I accidentally poisoned the team in a snow storm
With every day that passed, our chances of reaching the Star Dust on this expedition seemed to slip further from our grasp. To avoid the 17km glacier we initially picked up a faint trail that skirted its edge, made by wild guanaco (think mountain llama on steroids). It got dangerous fast, leading across an impossibly steep and crumbling landslide. The inevitable toboggan-ride threatened to shoot Jimmy and Joe over a 200m cliff, finishing deep in the crevasses below. They made a fingernail-scraping retreat. The glacier crossing was not an option.
Refusing to be defeated, we made one last madcap attempt via a charging river canyon to reach the Star Dust. By nightfall we were at 4,350m, having broken through an ice cornice in the late afternoon to pitch camp on an exposed ridge. Wind-driven snow closed in as we pinned each guy rope with 50kg of rocks. We couldn’t afford to lose our only remaining shelter up there.
While the others prepared the sleeping bags I prepared food in the diving outside temperatures.

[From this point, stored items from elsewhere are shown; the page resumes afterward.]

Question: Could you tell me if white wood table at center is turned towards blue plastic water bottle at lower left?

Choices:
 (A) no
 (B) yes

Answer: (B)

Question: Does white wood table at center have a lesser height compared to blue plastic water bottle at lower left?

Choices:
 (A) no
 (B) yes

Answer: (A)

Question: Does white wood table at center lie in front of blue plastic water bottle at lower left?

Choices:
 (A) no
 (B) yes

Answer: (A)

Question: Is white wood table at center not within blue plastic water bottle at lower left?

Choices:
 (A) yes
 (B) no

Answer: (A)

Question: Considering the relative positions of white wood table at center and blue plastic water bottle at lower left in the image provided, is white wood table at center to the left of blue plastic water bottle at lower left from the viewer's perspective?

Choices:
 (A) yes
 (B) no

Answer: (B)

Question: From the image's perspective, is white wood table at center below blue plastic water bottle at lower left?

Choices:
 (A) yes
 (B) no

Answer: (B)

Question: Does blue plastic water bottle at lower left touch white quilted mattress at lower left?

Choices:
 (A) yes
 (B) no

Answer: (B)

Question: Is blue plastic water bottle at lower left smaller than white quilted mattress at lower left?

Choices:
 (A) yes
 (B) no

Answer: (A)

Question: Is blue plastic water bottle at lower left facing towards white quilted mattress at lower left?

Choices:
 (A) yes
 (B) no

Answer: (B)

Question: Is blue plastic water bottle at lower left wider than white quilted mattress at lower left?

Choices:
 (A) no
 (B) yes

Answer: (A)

It was minus 20 degrees as I hurriedly mixed the “Ikke Spise” seasoning packets with the dehydrated meals. Reunited inside the tent, both climbing partners yelped as I broke it into the food.

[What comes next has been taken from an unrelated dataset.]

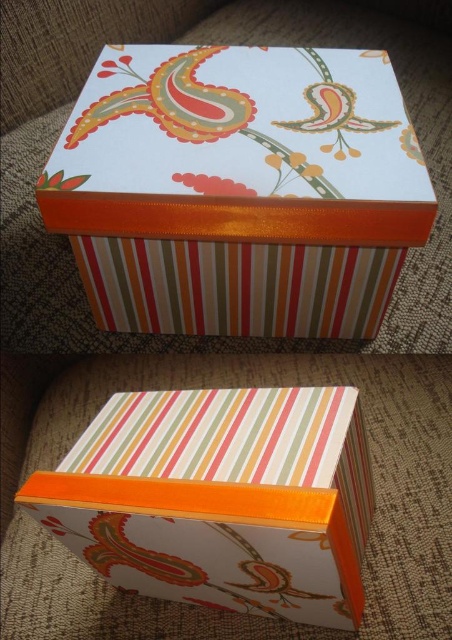 Is matte paper box at center further to camera compared to matte striped box at center?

Turns out 'Ikke Spise' isn’t a delicious spice mix – but actually Danish for 'Do not eat', which on closer inspection also appeared on the packet in bold, capital letters. No doctor was coming up here to check the digestive effects of eating oxygen-absorption filings. It’d been eight days since we had phone signal. Fortunately, the effects didn't last long and we powered on.
We battled the elements until the end
In February 2019 we established that the Star Dust was now next-to-impossible to reach from either the eastern army base that guards the Santa Clara Valley or by crossing the southern Tunuyán Glacier. To the west, on Tupungato’s north-facing summit ridge, lies a possible access point from Chile – yet the border crossing is not permitted.
After surviving the Ikke Spise mishap we were shut down by impassable rock towers and spent the remainder of the expedition exploring the western branch of the Tunuyán Valley. The only remaining potential access point to the Star Dust was from the north at Puente de Vacas – a 50km approach up the furious banks of the Tupungato Valley’s lower outlet river. As the climate continues to change, and glaciers continue to melt, this could, rather sadly, become a more viable option.
We missed Star Dust but found adventure
We went into the mountains to tell a story about a very old, and very unwell glacier. Sponsored expeditions these days are increasingly looking beyond the headlines of 'steepest ice' and 'hardest rock' to try and share a new kind of adventure – where the local people, their landscapes and languages come first.
You don’t have to be a professional athlete to go on such an adventure. Just get far out there, find something you care about, learn a little about what we stand to lose – then make it back safely to share your story.